Criteria and Methods of Evaluation:
An extensive study of the Mandatory Mediation Program using qualitative and quantitative measures was undertaken in 2003, Learning from Experience. The goals of the study were:
- To evaluate how far the mediation program in the Queens’ Bench meets the needs of the people of Saskatchewan (focusing on discussions with client users);
- To assess the impact of the mandatory mediation program on civil litigation practice in Saskatchewan (focusing on discussions with members of the Bar);
- To determine the efficiency of the Queen’s Bench program (from available program statistics).
The evaluation data, both qualitative and quantitative, which has been collected and analyzed for this study illuminates the operation of the Saskatchewan Queen’s Bench mediation program and gives voice to the experiences of program users. It provides a detailed picture of the relationship between lawyers, their clients, the mediators and the structure and design of the present program.
The Saskatchewan Queen’s Bench mediation program is perceived by almost all the individuals we consulted as appropriate, and its objectives – the faster and more satisfactory reaching of settlement in some civil matters – fully achievable. It became rapidly apparent that the question that respondents were most interested in discussing with us was not whether the program should be maintained, but how it might be improved in order to better achieve those objectives.
The consensus that emerges is that the program is reaching its goals in many individual cases, but not in others. While there is widespread support for both its universal nature and the present timing of mediation, many respondents called for greater flexibility in relation to both aspects of program design. In addition, there is an interest in rethinking the role of the mediator to clarify and perhaps sharpen this point of intervention with greater proactivity, and perhaps some type of enlarged role before and after mediation in certain cases.

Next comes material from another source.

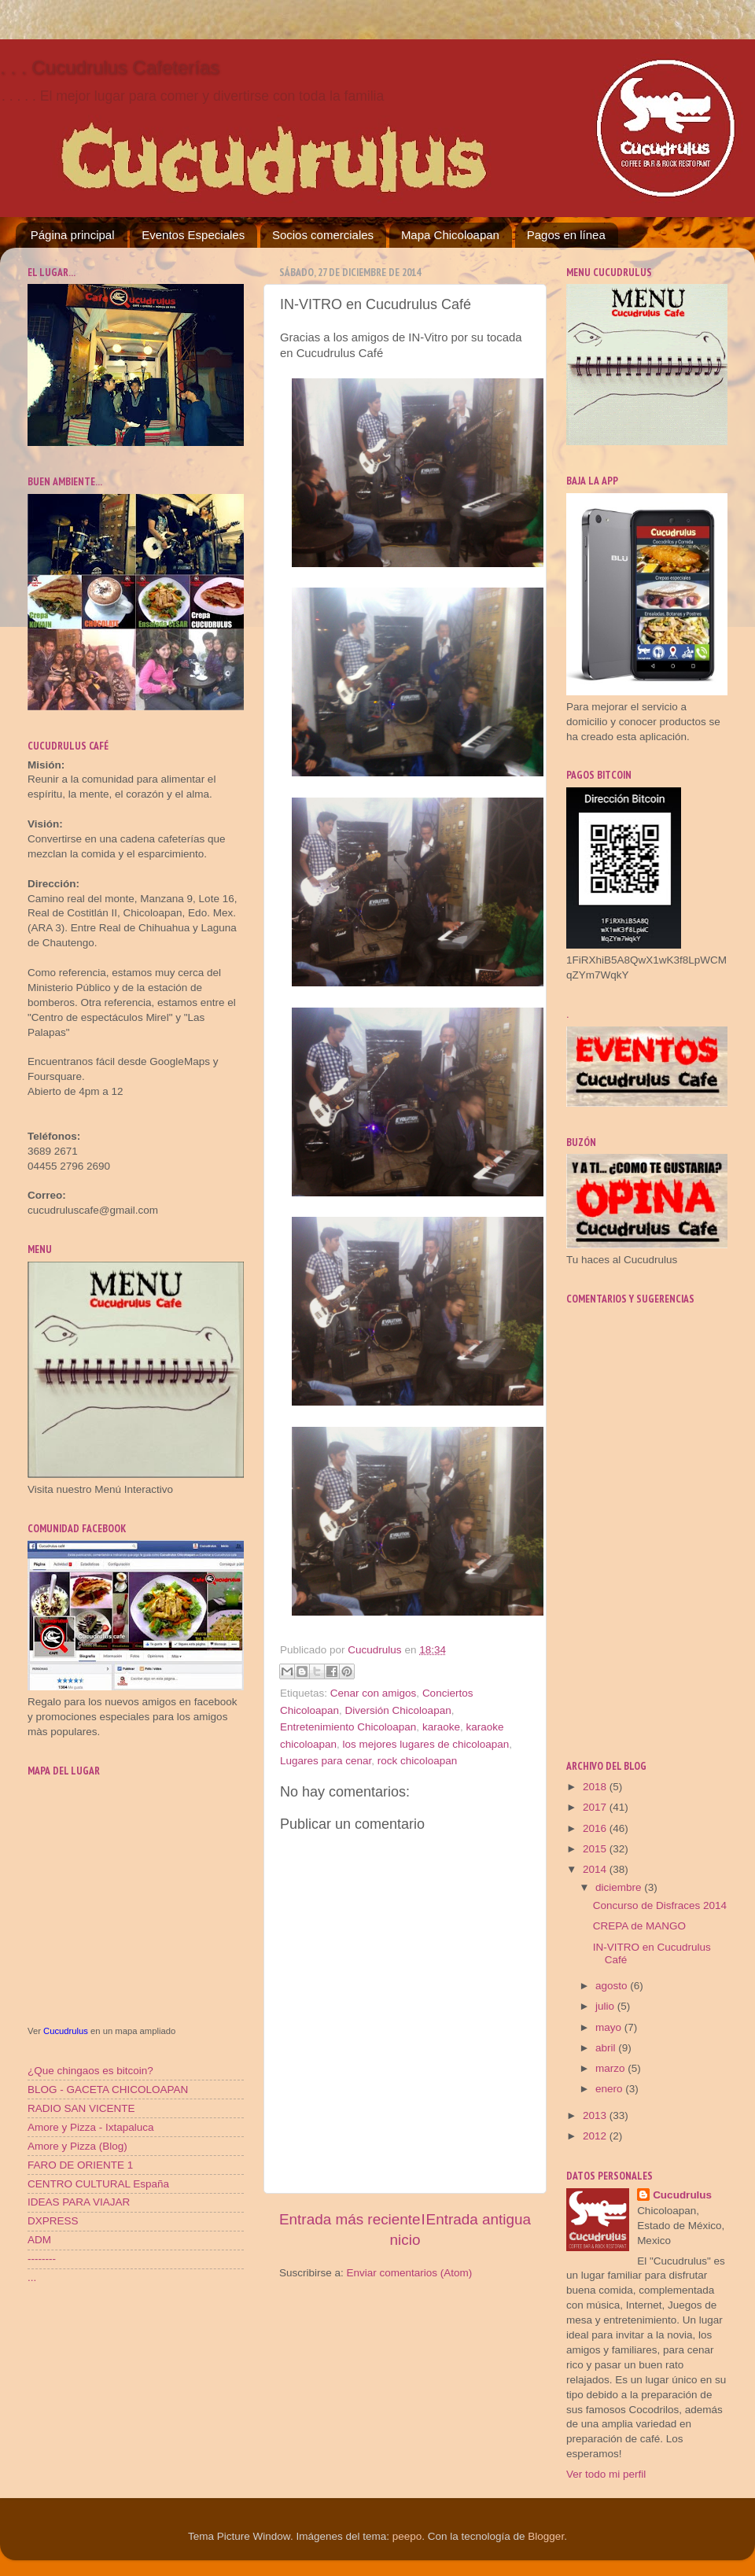  What do you see at coordinates (596, 1828) in the screenshot?
I see `2016` at bounding box center [596, 1828].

There are also a few clear problems with the design of the present program. One is that some cases proceed to mediation with insufficient preparation, perhaps with little or no exchange of materials in advance of mediation, and just occasionally, an absence of “good faith” to negotiate. Another issue (perhaps related to this) is the somewhat uninformed approach of a small number of members of the Bar in regard to the role they might most effectively adopt in the mediation process. Each of these problems is resulting in some disappointment among clients, and some frustration among some members of the Bar (Learning from Experience at 6).

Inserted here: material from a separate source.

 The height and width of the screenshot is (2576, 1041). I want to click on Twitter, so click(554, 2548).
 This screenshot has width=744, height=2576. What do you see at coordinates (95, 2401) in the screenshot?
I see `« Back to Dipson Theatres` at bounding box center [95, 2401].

Following the evaluation in 2003 there was a further round of discussions with the legal community and legislative amendments responding to the recommendations in the report occurred in 2004. The amendments to The Queen’s Bench Act provided flexibility for the Director to postpone the mediation session until after the parties have exchanged documents. This provided greater flexibility in the timing of the mediation session. In situations where documents are crucial to a party’s case or a more productive mediation will occur after exchange of documents the Director may grant a postpone to allow for this exchange to occur.
Other amendments clarified the authority of the Director of the Dispute Resolution Office to grant exemptions and postponements and granted the court the ability to award costs against a party that does not comply with the mediation requirement.